(Task objective): I'd like the entries that follow repeated exactly, with the pictures left out.

### Dataset records ###

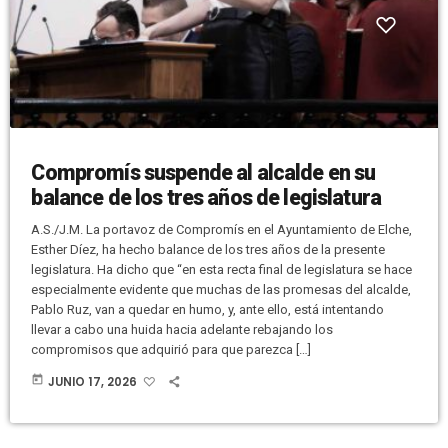
Compromís suspende al alcalde en su
balance de los tres años de legislatura
A.S./J.M. La portavoz de Compromís en el Ayuntamiento de Elche,
Esther Díez, ha hecho balance de los tres años de la presente
legislatura. Ha dicho que “en esta recta final de legislatura se hace
especialmente evidente que muchas de las promesas del alcalde,
Pablo Ruz, van a quedar en humo, y, ante ello, está intentando
llevar a cabo una huida hacia adelante rebajando los
compromisos que adquirió para que parezca […]
today
JUNIO 17, 2026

###

(Expected answer):
Compromís suspende al alcalde en su
balance de los tres años de legislatura
A.S./J.M. La portavoz de Compromís en el Ayuntamiento de Elche,
Esther Díez, ha hecho balance de los tres años de la presente
legislatura. Ha dicho que “en esta recta final de legislatura se hace
especialmente evidente que muchas de las promesas del alcalde,
Pablo Ruz, van a quedar en humo, y, ante ello, está intentando
llevar a cabo una huida hacia adelante rebajando los
compromisos que adquirió para que parezca […]
today
JUNIO 17, 2026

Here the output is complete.